*PROMPT:* It is required that all of the data be written out exactly.
(SUPPLIED MATERIAL)
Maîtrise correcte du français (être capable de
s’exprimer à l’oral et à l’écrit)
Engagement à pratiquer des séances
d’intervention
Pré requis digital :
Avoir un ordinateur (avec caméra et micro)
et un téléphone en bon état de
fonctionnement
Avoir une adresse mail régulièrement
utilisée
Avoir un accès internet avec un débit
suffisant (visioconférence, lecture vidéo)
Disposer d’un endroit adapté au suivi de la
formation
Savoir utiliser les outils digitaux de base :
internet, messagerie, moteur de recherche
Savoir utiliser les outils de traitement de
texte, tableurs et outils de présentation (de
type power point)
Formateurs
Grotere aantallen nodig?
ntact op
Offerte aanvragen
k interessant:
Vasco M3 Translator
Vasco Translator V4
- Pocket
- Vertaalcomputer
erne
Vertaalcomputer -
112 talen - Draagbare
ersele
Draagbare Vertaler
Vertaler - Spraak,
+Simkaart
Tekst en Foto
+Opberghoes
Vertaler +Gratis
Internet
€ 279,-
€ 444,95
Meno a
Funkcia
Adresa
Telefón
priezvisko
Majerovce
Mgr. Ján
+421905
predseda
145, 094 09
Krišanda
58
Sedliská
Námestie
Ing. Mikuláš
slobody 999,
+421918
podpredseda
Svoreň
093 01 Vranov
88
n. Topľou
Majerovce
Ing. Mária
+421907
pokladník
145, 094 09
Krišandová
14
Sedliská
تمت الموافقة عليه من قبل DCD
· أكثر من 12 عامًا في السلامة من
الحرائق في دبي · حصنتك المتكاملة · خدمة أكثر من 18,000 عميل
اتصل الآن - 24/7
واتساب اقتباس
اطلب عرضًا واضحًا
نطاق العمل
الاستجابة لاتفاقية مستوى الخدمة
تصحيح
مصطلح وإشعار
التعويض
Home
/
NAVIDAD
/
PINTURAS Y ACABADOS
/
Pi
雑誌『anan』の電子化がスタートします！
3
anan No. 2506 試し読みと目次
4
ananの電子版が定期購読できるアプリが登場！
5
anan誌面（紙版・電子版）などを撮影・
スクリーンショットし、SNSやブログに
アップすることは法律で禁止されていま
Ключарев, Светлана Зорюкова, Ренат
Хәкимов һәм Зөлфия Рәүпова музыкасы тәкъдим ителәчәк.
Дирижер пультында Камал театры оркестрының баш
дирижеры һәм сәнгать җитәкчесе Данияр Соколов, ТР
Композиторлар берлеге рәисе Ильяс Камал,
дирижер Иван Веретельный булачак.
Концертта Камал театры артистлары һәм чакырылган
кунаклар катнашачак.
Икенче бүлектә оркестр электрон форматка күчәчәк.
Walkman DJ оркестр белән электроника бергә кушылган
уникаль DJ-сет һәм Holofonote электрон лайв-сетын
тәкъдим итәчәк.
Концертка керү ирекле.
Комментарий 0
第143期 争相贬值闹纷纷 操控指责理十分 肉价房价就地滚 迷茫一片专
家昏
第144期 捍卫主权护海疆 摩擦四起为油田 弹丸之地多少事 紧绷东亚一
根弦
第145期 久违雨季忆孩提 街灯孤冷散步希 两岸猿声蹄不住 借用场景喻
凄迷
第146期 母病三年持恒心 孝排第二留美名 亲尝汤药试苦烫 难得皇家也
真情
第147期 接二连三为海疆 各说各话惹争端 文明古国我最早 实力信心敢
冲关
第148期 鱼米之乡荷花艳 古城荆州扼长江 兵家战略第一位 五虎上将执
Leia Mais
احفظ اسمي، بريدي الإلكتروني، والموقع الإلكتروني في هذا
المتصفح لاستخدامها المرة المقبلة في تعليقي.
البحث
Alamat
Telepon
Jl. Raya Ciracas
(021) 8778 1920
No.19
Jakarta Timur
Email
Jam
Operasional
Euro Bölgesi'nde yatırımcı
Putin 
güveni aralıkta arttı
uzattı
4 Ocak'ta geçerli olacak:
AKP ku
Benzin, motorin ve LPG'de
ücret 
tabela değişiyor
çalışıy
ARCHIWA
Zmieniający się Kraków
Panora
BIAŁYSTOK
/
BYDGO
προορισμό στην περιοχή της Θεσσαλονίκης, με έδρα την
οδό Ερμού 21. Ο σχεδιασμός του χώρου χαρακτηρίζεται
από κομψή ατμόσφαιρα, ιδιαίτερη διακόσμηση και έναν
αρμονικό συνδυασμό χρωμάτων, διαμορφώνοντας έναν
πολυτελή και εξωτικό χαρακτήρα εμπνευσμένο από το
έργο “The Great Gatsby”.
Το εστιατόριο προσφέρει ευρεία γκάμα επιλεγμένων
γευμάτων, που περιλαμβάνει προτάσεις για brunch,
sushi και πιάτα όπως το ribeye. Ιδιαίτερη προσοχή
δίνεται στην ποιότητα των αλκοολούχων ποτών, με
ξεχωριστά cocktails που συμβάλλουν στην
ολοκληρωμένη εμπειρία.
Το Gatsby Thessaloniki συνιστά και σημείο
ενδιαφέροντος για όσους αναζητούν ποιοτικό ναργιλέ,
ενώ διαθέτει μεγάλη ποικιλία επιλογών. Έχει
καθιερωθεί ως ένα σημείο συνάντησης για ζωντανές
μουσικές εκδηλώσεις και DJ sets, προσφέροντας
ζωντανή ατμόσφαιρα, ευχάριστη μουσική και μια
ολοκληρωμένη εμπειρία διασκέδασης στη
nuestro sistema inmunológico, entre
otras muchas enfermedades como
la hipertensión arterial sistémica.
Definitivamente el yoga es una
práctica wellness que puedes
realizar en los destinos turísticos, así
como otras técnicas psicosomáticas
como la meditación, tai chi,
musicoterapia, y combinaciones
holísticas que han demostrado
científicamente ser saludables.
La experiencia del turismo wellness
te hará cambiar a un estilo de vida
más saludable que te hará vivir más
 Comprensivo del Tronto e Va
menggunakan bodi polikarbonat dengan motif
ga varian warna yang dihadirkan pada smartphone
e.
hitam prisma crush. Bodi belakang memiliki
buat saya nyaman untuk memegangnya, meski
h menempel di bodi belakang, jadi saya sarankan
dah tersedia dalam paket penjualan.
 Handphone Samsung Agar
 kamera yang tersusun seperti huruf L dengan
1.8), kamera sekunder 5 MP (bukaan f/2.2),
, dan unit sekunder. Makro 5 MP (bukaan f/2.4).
(End SUPPLIED MATERIAL)
*RESULT:*
Maîtrise correcte du français (être capable de
s’exprimer à l’oral et à l’écrit)
Engagement à pratiquer des séances
d’intervention
Pré requis digital :
Avoir un ordinateur (avec caméra et micro)
et un téléphone en bon état de
fonctionnement
Avoir une adresse mail régulièrement
utilisée
Avoir un accès internet avec un débit
suffisant (visioconférence, lecture vidéo)
Disposer d’un endroit adapté au suivi de la
formation
Savoir utiliser les outils digitaux de base :
internet, messagerie, moteur de recherche
Savoir utiliser les outils de traitement de
texte, tableurs et outils de présentation (de
type power point)
Formateurs
Grotere aantallen nodig?
ntact op
Offerte aanvragen
k interessant:
Vasco M3 Translator
Vasco Translator V4
- Pocket
- Vertaalcomputer
erne
Vertaalcomputer -
112 talen - Draagbare
ersele
Draagbare Vertaler
Vertaler - Spraak,
+Simkaart
Tekst en Foto
+Opberghoes
Vertaler +Gratis
Internet
€ 279,-
€ 444,95
Meno a
Funkcia
Adresa
Telefón
priezvisko
Majerovce
Mgr. Ján
+421905
predseda
145, 094 09
Krišanda
58
Sedliská
Námestie
Ing. Mikuláš
slobody 999,
+421918
podpredseda
Svoreň
093 01 Vranov
88
n. Topľou
Majerovce
Ing. Mária
+421907
pokladník
145, 094 09
Krišandová
14
Sedliská
تمت الموافقة عليه من قبل DCD
· أكثر من 12 عامًا في السلامة من
الحرائق في دبي · حصنتك المتكاملة · خدمة أكثر من 18,000 عميل
اتصل الآن - 24/7
واتساب اقتباس
اطلب عرضًا واضحًا
نطاق العمل
الاستجابة لاتفاقية مستوى الخدمة
تصحيح
مصطلح وإشعار
التعويض
Home
/
NAVIDAD
/
PINTURAS Y ACABADOS
/
Pi
雑誌『anan』の電子化がスタートします！
3
anan No. 2506 試し読みと目次
4
ananの電子版が定期購読できるアプリが登場！
5
anan誌面（紙版・電子版）などを撮影・
スクリーンショットし、SNSやブログに
アップすることは法律で禁止されていま
Ключарев, Светлана Зорюкова, Ренат
Хәкимов һәм Зөлфия Рәүпова музыкасы тәкъдим ителәчәк.
Дирижер пультында Камал театры оркестрының баш
дирижеры һәм сәнгать җитәкчесе Данияр Соколов, ТР
Композиторлар берлеге рәисе Ильяс Камал,
дирижер Иван Веретельный булачак.
Концертта Камал театры артистлары һәм чакырылган
кунаклар катнашачак.
Икенче бүлектә оркестр электрон форматка күчәчәк.
Walkman DJ оркестр белән электроника бергә кушылган
уникаль DJ-сет һәм Holofonote электрон лайв-сетын
тәкъдим итәчәк.
Концертка керү ирекле.
Комментарий 0
第143期 争相贬值闹纷纷 操控指责理十分 肉价房价就地滚 迷茫一片专
家昏
第144期 捍卫主权护海疆 摩擦四起为油田 弹丸之地多少事 紧绷东亚一
根弦
第145期 久违雨季忆孩提 街灯孤冷散步希 两岸猿声蹄不住 借用场景喻
凄迷
第146期 母病三年持恒心 孝排第二留美名 亲尝汤药试苦烫 难得皇家也
真情
第147期 接二连三为海疆 各说各话惹争端 文明古国我最早 实力信心敢
冲关
第148期 鱼米之乡荷花艳 古城荆州扼长江 兵家战略第一位 五虎上将执
Leia Mais
احفظ اسمي، بريدي الإلكتروني، والموقع الإلكتروني في هذا
المتصفح لاستخدامها المرة المقبلة في تعليقي.
البحث
Alamat
Telepon
Jl. Raya Ciracas
(021) 8778 1920
No.19
Jakarta Timur
Email
Jam
Operasional
Euro Bölgesi'nde yatırımcı
Putin 
güveni aralıkta arttı
uzattı
4 Ocak'ta geçerli olacak:
AKP ku
Benzin, motorin ve LPG'de
ücret 
tabela değişiyor
çalışıy
ARCHIWA
Zmieniający się Kraków
Panora
BIAŁYSTOK
/
BYDGO
προορισμό στην περιοχή της Θεσσαλονίκης, με έδρα την
οδό Ερμού 21. Ο σχεδιασμός του χώρου χαρακτηρίζεται
από κομψή ατμόσφαιρα, ιδιαίτερη διακόσμηση και έναν
αρμονικό συνδυασμό χρωμάτων, διαμορφώνοντας έναν
πολυτελή και εξωτικό χαρακτήρα εμπνευσμένο από το
έργο “The Great Gatsby”.
Το εστιατόριο προσφέρει ευρεία γκάμα επιλεγμένων
γευμάτων, που περιλαμβάνει προτάσεις για brunch,
sushi και πιάτα όπως το ribeye. Ιδιαίτερη προσοχή
δίνεται στην ποιότητα των αλκοολούχων ποτών, με
ξεχωριστά cocktails που συμβάλλουν στην
ολοκληρωμένη εμπειρία.
Το Gatsby Thessaloniki συνιστά και σημείο
ενδιαφέροντος για όσους αναζητούν ποιοτικό ναργιλέ,
ενώ διαθέτει μεγάλη ποικιλία επιλογών. Έχει
καθιερωθεί ως ένα σημείο συνάντησης για ζωντανές
μουσικές εκδηλώσεις και DJ sets, προσφέροντας
ζωντανή ατμόσφαιρα, ευχάριστη μουσική και μια
ολοκληρωμένη εμπειρία διασκέδασης στη
nuestro sistema inmunológico, entre
otras muchas enfermedades como
la hipertensión arterial sistémica.
Definitivamente el yoga es una
práctica wellness que puedes
realizar en los destinos turísticos, así
como otras técnicas psicosomáticas
como la meditación, tai chi,
musicoterapia, y combinaciones
holísticas que han demostrado
científicamente ser saludables.
La experiencia del turismo wellness
te hará cambiar a un estilo de vida
más saludable que te hará vivir más
 Comprensivo del Tronto e Va
menggunakan bodi polikarbonat dengan motif
ga varian warna yang dihadirkan pada smartphone
e.
hitam prisma crush. Bodi belakang memiliki
buat saya nyaman untuk memegangnya, meski
h menempel di bodi belakang, jadi saya sarankan
dah tersedia dalam paket penjualan.
 Handphone Samsung Agar
 kamera yang tersusun seperti huruf L dengan
1.8), kamera sekunder 5 MP (bukaan f/2.2),
, dan unit sekunder. Makro 5 MP (bukaan f/2.4).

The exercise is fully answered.